Though participation numbers have been declining, there is no bigger spectator sport in the U.S. than football. Bringing its less-violent cousin into the Olympics would mark a huge victory for the NFL, which has been staging games in Europe for more than a decade now and is always looking for ways to grow both its participation and its audience. One of this season's biggest stories has been pop megastar Swift's trips to two Chiefs games to watch her friend, tight end Travis Kelce.

"Things have been going at a whipping pace for football," said Bettina Cornwell, a sports business expert at the University of Oregon. "It's a very smart idea to introduce a football-type game on a larger scale with more limelight that will perhaps persuade people that we can do something other than" stick to the violent game as it is currently played.

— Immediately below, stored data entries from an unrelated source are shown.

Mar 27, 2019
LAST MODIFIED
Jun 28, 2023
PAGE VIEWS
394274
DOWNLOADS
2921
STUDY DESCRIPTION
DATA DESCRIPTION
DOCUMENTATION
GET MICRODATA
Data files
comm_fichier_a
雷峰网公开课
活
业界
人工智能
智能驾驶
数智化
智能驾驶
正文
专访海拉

Flag football, in which "tackles" are made by pulling a flag off a belt worn by each player, would be a 5-on-5 affair played on a 50-yard field. There aren't offensive and defensive linemen. At the World Games last year, the U.S. men won the gold medal while the women fell to Mexico in the final.

While flag football will feel familiar to the home fans, cricket will be a steep learning curve. Hugely popular in, among other places, India, Britain and Australia, which hosts the Summer Games in Brisbane in 2032, it is virtually unknown in the United States. A game called Twenty20 — a shorter version of the original game — is proposed for the schedule in Los Angeles. Cricket was played once before at the Olympics — in Paris in 1900.

Breakdancing one-and-done

Not included in the LA program is breakdancing, which will be a one-and-done after its debut in Paris next year. Others not making the cut: motorsports, kickboxing and karate.

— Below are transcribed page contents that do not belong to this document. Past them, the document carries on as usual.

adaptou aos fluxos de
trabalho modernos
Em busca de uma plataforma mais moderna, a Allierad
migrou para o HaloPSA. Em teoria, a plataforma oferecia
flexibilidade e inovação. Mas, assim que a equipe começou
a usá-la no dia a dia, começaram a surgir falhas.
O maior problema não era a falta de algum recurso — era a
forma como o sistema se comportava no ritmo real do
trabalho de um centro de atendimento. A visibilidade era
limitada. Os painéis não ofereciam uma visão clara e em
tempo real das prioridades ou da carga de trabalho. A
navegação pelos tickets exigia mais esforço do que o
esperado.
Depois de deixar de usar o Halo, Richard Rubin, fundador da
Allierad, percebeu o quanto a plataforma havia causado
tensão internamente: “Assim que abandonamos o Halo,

Unclear is whether other sports will have to trim the number of disciplines to help the IOC adhere to the limit it set of 10,500 athletes at a Summer Olympics. The addition of five team sports will inflate the number of participants.

How a new version of football will play five years from now in an already crowded 17-day sports schedule is anybody's guess. The Olympics, like the NFL, have been working hard to entice a younger audience. In recent years, the IOC has added skateboarding, climbing and 3-on-3 basketball to its schedule. Flag football fits into that mold, said Cornwell, the Oregon professor.

"There are going to be hardcore NFL gridiron consumers who are not going to accept it," she said. "But you have to recognize the fact that the danger of gridiron play is a talking point. It's not popular. If there's a play that could change things, this is it. Give them kudos for trying."